Tak lama setelah itu pintu kamarku akan diketuk oleh Ibu.
Tok Tok Tok.
"Sudah siang, mau sampai kapan tidur?"kalimat yang sama setiap hari, suara yang sama setiap hari.
Sebelum aku berangkat ke kantor, ketika aku mengenakan sepatuku di teras rumah selalu kulihat satu buket bunga terdampar di meja teras. Ibu menghampiriku sambil berkata, "Itu bunga buat kamu." - selalu seperti itu setiap hari.
***
"Selamat pagi, Mbak Dona!" -- sapaan itu setiap pagi, dari satpam kantor dan Mbak Nuke, resepsionis kantor. Setelah itu, kutemui setangkai bunga mawar putih di mejaku dengan tulisan, "Selamat pagi, Dona!"
***
Oh iya, mengenai buket bunga tiap pagi dan setangkai mawar putih di meja kerja memang tidak setiap hari, itu semua ada semenjak dua minggu yang lalu. Selang-seling setiap hari, Senin ada, Selasa tidak, Rabu ada, Kamis tidak, begitu seterusnya. Sampai vas bunga hijau toska di sudut mejaku penuh dengan mawar putih, ada yang masih segar, ada yang layu dan juga hampir layu. sebuah tanda tanya yang menggelantung di kelopak mataku makin membesar, berat, membuatku semakin mengantuk namun tak ingin tidur.

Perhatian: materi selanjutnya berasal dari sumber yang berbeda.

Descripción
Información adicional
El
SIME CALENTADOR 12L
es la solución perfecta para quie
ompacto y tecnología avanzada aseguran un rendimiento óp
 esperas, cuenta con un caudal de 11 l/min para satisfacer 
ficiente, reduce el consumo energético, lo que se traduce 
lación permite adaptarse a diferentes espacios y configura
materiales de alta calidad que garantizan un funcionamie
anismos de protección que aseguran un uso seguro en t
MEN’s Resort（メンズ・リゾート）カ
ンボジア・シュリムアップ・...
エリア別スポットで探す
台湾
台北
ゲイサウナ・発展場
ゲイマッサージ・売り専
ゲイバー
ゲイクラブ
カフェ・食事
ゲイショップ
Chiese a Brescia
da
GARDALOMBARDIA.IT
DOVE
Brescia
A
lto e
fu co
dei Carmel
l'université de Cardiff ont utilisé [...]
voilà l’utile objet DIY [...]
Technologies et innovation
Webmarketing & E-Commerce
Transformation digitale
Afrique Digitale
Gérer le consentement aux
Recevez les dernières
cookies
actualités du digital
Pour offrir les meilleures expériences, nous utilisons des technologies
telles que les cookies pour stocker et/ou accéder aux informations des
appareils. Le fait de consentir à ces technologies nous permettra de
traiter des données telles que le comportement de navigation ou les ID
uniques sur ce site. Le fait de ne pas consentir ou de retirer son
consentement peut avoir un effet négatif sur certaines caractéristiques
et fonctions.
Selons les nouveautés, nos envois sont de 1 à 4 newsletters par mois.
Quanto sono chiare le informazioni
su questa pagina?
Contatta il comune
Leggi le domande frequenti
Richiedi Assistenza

Aku membetulkan jas kuning gading yang membalut dress biru pastelku sore itu, kuteguk sebotol teh dingin di pinggir halte tak jauh dari gedung tinggi tempatku bekerja. Matahari menyisakan semburat oranye indah namun serasa panas. Tapi aku yakin, di ibukota ini tak akan ada yang menghiraukan panasnya warna oranye namun indah di ufuk barat yang hadir setiap senja itu.
Jalanan sibuk dengan asap kendaraan bermotor warna hitam dimana-mana, polisi-polisi sibuk mengatur jalan mengurai kemacetan, kenek metromini sibuk berteriak dan menarik ongkos kepada penumpang, beberapa pasang kaki sibuk berlari mengejar waktu, kecuali aku, aku merasa hening dalam riuh tiap senja.
Aku sengaja membawa setangkai yang baru saja diletakkan di meja kerjaku pagi tadi untuk kubawa pulang, kupikir kamarku akan terlihat cantik jika kuberi setangkai di sudutnya sambil mencoba mengurai tanda tanya.
***
Tok Tok Tok.
Kulihat jam masih menunjukkan pukul delapan malam, belum pagi, tapi kenapa sudah ada yang mengetuk pintu?
"Iya?"seruku.
"Sayang, ada tamu!"seru Ibu dari luar.
"Siapa?"
"Ibu lupa namanya, lebih baik kamu segera keluar."
Lalu suara itu lenyap.
Aku melangkahkan kakiku menyusuri anak tangga rumah sederhana berlantai dua itu. Kulihat anak laki-laki berdiri di serambi rumah, ada sebuket bunga lagi di meja teras. Laki-laki itu tak seperti kebanyakan laki-laki yang datang ke rumahku, setelan jas dan sepatu mengkilat. Dia hanya mengenakan celana jeans rapi dan kemeja dilipat sesiku, lalu parfumnya....aku hampir pingsan, ada memori yang tiba-tiba merangkak keluar dari tempat yang sudah kukunci rapat-rapat di pikiranku.
"Permisi, mas, mau cari sia..."
Laki-laki itu membalikkan badannya.
"Malam, Dona."
"Kamu? Jadi kamu yang selama ini..."
"Sudah dua minggu lima hari, kamu belum juga tahu pesan apa yang ada di balik bunga-bunga yang kukirim? Atau bahkan kamu belum tahu siapa pengirim bunga-bunga itu?"
"Aku..."
"Coba kamu baca ini."kata laki-laki itu sambil menyerahkan secarik kertas kumal berwarna merah muda.
Dear, Dimas.
Aku terlalu muda untuk mengerti apa itu cinta.
Aku terlalu bodoh untuk membaca perasaan-perasaaan.
Tapi yang kutahu, Tuhan menciptakan makhluknya berpasang-pasangan.
Memberinya sebuah rasa bernama cinta dalam hati setiap kita.
Nyatanya, cinta itu bernama kamu.Pergilah, raih cita-citamu.
Aku baik-baik di sini, lebih baik dari apa yang kamu kira.
Menunggu.. mungkin itu yang akan kulakukan.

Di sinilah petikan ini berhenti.